Researchers at the U.Va. Health System have gotten closer to understanding what makes cells grow and divide with two key discoveries about enzymes that alter histones. These findings, which may present new treatment targets for some cancers, are published in early August issues of Cell and Nature.

"DNA is the mission control of our cells, but how our genetic template knows what to do, how to replicate and divide faithfully to each daughter cell, has been a long-standing mystery. With these and other recent discoveries, we have begun to identify controllers for specific parts of the cell cycle," said C. David Allis, the Byrd Professor of Biochemistry at U.Va., who heads one of the research labs responsible for the Cell and Nature studies. "These findings put us closer to complete understanding of the cell cycle which will ultimately have enormous consequences for therapy and drug design, particularly for cancer."

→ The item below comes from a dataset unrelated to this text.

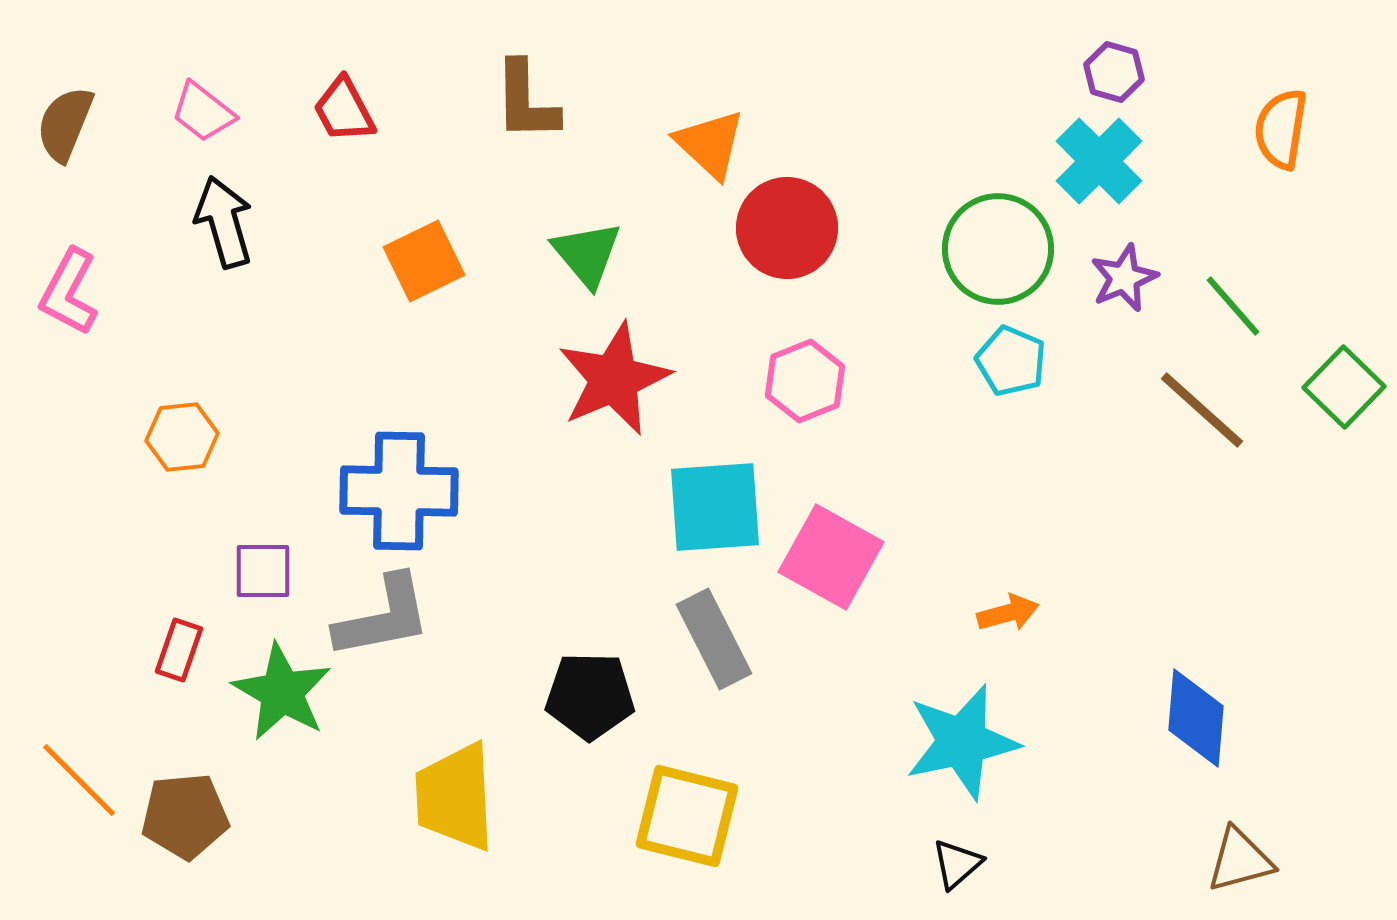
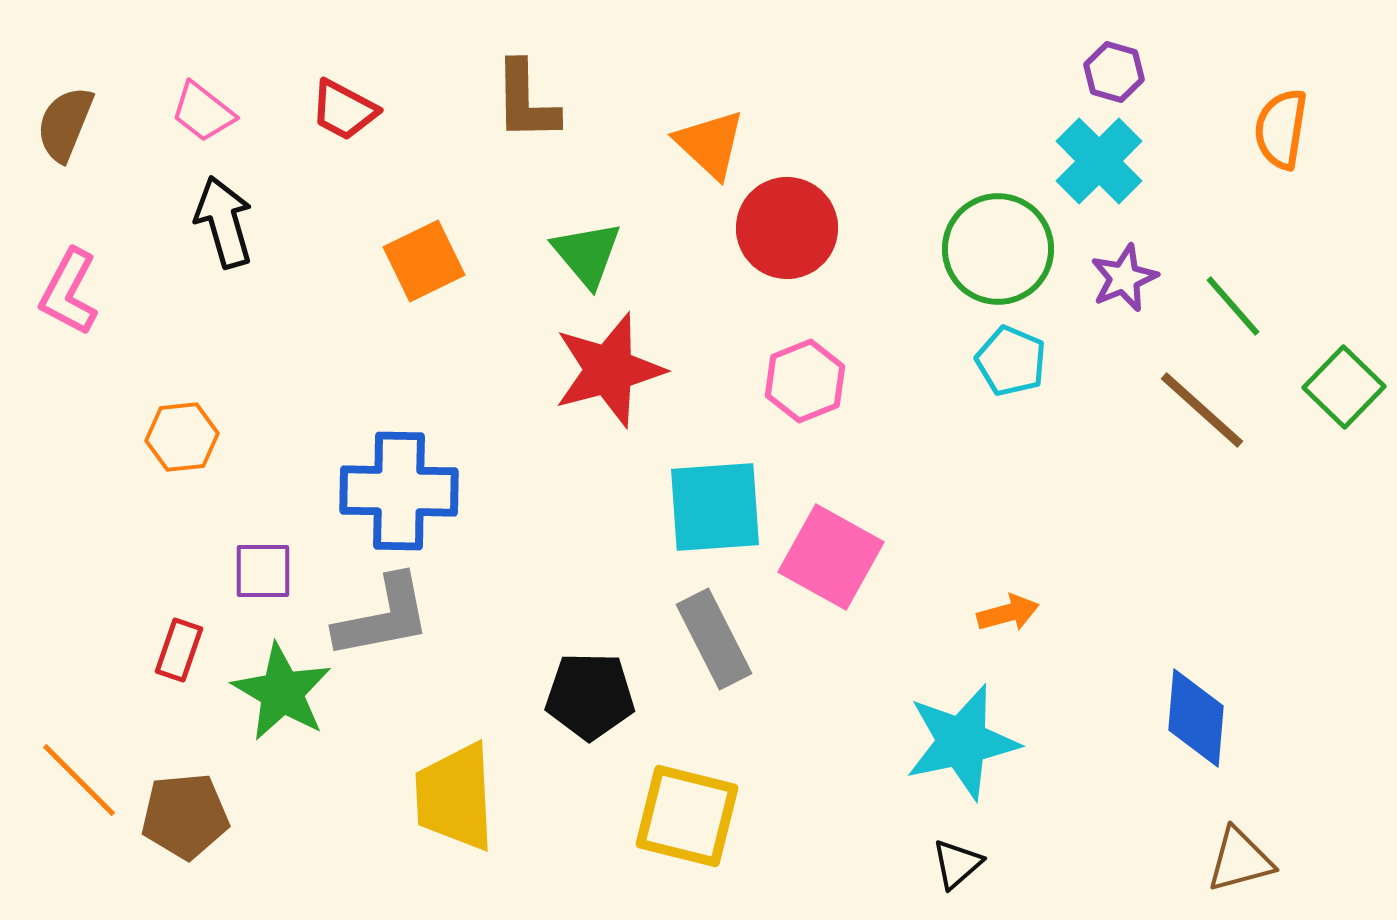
red trapezoid: rotated 34 degrees counterclockwise
red star: moved 5 px left, 9 px up; rotated 8 degrees clockwise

The cell cycle is an ordered set of events, culminating in cell growth and division into two daughter cells. The nucleus of each cell contains genetic information in the form of chromatin, a highly folded ribbon-like complex of deoxyribonucleic acid (DNA) wrapped around a class of proteins called histones. Histones, and specifically processes that modify histones, are thought to play a large role in the complex processes of gene expression and cell division, a process that underlies tissue growth and development.

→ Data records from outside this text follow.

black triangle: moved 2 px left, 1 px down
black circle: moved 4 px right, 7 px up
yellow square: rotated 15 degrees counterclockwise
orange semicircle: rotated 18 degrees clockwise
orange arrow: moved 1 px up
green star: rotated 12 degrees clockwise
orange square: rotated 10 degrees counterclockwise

"Because cancer is a disease in which regulation of the cell cycle goes awry, a better understanding of these processes should lead to new cancer treatments," Allis explained.

The Cell paper, which includes the work of M. Mitchell Smith, professor of microbiology at U.Va., and Rueyling Lin, assistant professor of molecular biology at the University of Texas Southwestern Medical Center at Dallas, describes the discovery of enzymes that play an important role in cell division by altering histones through a reversible modification process called phosphorylation. One of these enzymes, known as aurora, is found in excess in human tumors, leading the researchers to believe that aurora can be considered a treatment target for certain cancers.

The finding reinforces the emerging theme that modifications to histones, and changes in chromatin in general, are key to the normal management of the cell cycle.

The study published in Nature relays the discovery of what Allis calls an additional layer of regulation or an "on/off switch" for a second process that alters histones, a key finding done in collaboration with another team led by Thomas Jenuwein of the Research Institute of Molecular Pathology in Vienna, Austria. Called histone methylation, it is thought to be another step in the cell division process that may regulate the phosphorylation discussed in the Cell paper.

"Together these studies underscore that the normal regulation of certain enzymes are vital to cell division and replication and that inappropriate regulation of their activities is closely associated with the formation of cancer," Allis said. "The implications of this research, while basic, are far reaching for human biology and disease."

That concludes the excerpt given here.